### [EXERCISE DIRECTIONS]
If a line in the entries contains the string "dalam", include that line in your answer.

### [RECORDS PROVIDED]
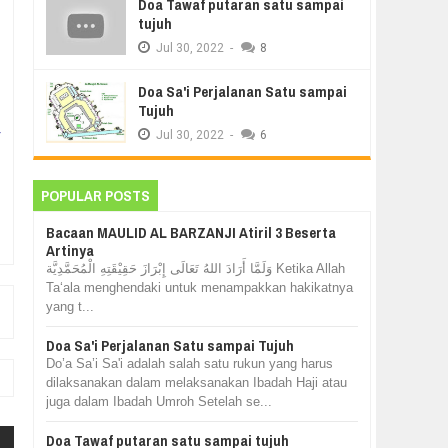
Doa Tawaf putaran satu sampai
tujuh
Jul
30,
2022
-
8
Doa Sa'i Perjalanan Satu sampai
Tujuh
r
Jul
30,
2022
-
6
POPULAR POSTS
Bacaan MAULID AL BARZANJI Atiril 3 Beserta
Artinya
وَلَمَّا أَرَادَ اللهُ تَعَالَى إِبْرَازَ حَقِيْقَتِهِ الْمُحَمَّدِيَّة Ketika Allah
Ta‘ala menghendaki untuk menampakkan hakikatnya
yang t...
Doa Sa'i Perjalanan Satu sampai Tujuh
Do’a Sa’i Sa'i adalah salah satu rukun yang harus
dilaksanakan dalam melaksanakan Ibadah Haji atau
juga dalam Ibadah Umroh Setelah se...
Doa Tawaf putaran satu sampai tujuh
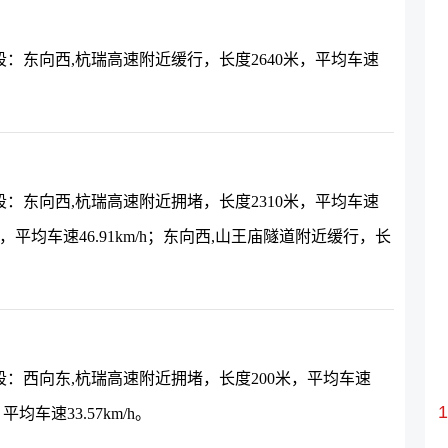
：东向西,杭瑞高速附近缓行，长度2640米，平均车速
：东向西,杭瑞高速附近拥堵，长度2310米，平均车速
0米，平均车速46.91km/h；东向西,山王庙隧道附近缓行，长
：西向东,杭瑞高速附近拥堵，长度200米，平均车速
均车速33.57km/h。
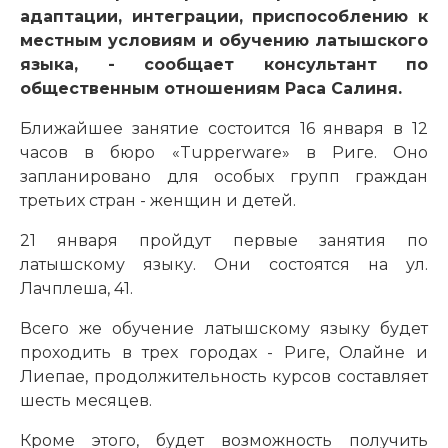
адаптации, интеграции, приспособлению к
местным условиям и обучению латышского
языка, - сообщает консультант по
общественным отношениям Раса Салиня.
Ближайшее занятие состоится 16 января в 12
часов в бюро «Tupperware» в Риге. Оно
запланировано для особых групп граждан
третьих стран - женщин и детей.
21 января пройдут первые занятия по
латышскому языку. Они состоятся на ул.
Лачплеша, 41.
Всего же обучение латышскому языку будет
проходить в трех городах - Риге, Олайне и
Лиепае, продолжительность курсов составляет
шесть месяцев.
Кроме этого, будет возможность получить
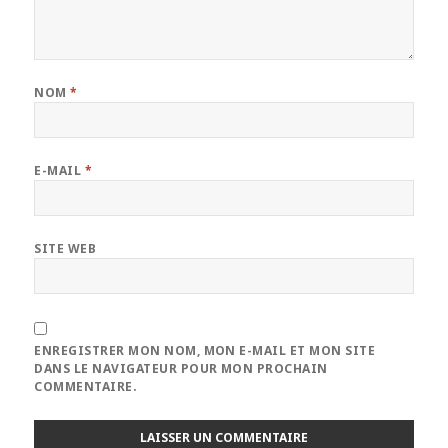
NOM
*
E-MAIL
*
SITE WEB
ENREGISTRER MON NOM, MON E-MAIL ET MON SITE
DANS LE NAVIGATEUR POUR MON PROCHAIN
COMMENTAIRE.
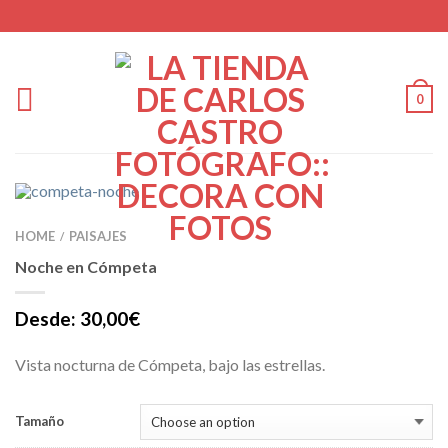
0
HOME
PAISAJES
/
Noche en Cómpeta
Desde:
30,00
€
Vista nocturna de Cómpeta, bajo las estrellas.
Tamaño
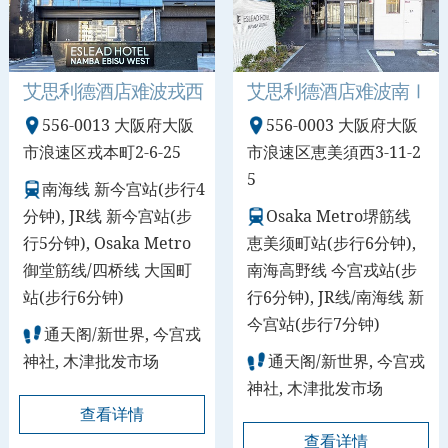
艾思利德酒店难波戎西
艾思利德酒店难波南Ⅰ
556-0013 大阪府大阪
556-0003 大阪府大阪
市浪速区戎本町2-6-25
市浪速区恵美須西3-11-2
5
南海线 新今宫站(步行4
分钟), JR线 新今宫站(步
Osaka Metro堺筋线
行5分钟), Osaka Metro
恵美须町站(步行6分钟),
御堂筋线/四桥线 大国町
南海高野线 今宫戎站(步
站(步行6分钟)
行6分钟), JR线/南海线 新
今宫站(步行7分钟)
通天阁/新世界, 今宫戎
神社, 木津批发市场
通天阁/新世界, 今宫戎
神社, 木津批发市场
查看详情
查看详情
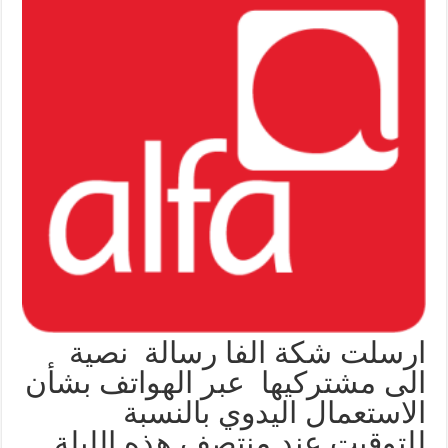
ارسلت شكة الفا رسالة نصية
الى مشتركيها عبر الهواتف بشأن
الاستعمال اليدوي بالنسبة
للتوقيت عند منتصف هذه الليلة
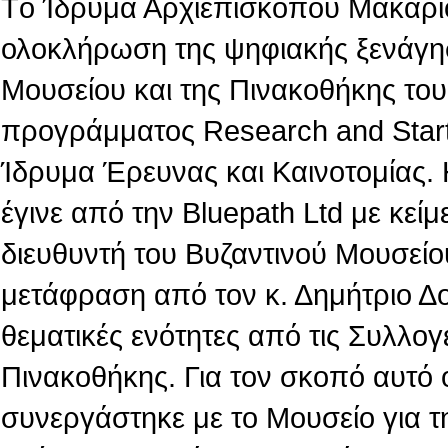
Tο Ίδρυμα Αρχιεπισκόπου Μακαρίο
ολοκλήρωση της ψηφιακής ξενάγη
Μουσείου και της Πινακοθήκης του,
προγράμματος Research and Star
Ίδρυμα Έρευνας και Καινοτομίας.
έγινε από την Βluepath Ltd με κεί
διευθυντή του Βυζαντινού Μουσείο
μετάφραση από τον κ. Δημήτριο Δ
θεματικές ενότητες από τις Συλλογ
Πινακοθήκης. Για τον σκοπό αυτό 
συνεργάστηκε με το Μουσείο για τ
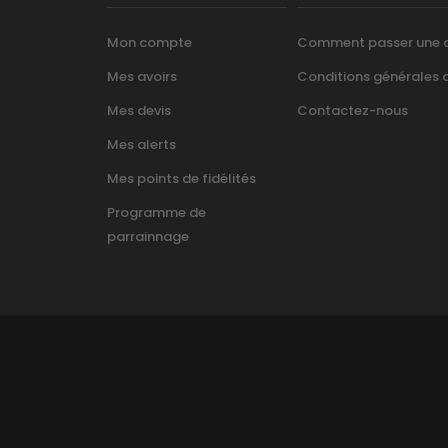
Mon compte
Comment passer une
Mes avoirs
Conditions générales d’
Mes devis
Contactez-nous
Mes alerts
Mes points de fidélités
Programme de
parrainnage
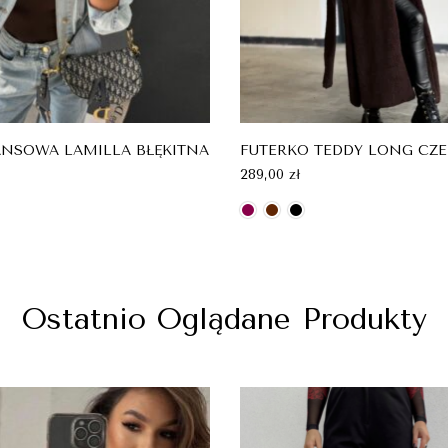
ANSOWA LAMILLA BŁĘKITNA
FUTERKO TEDDY LONG CZ
289,00
zł
Ostatnio Oglądane Produkty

### [RESULT]
dilaksanakan dalam melaksanakan Ibadah Haji atau
juga dalam Ibadah Umroh Setelah se...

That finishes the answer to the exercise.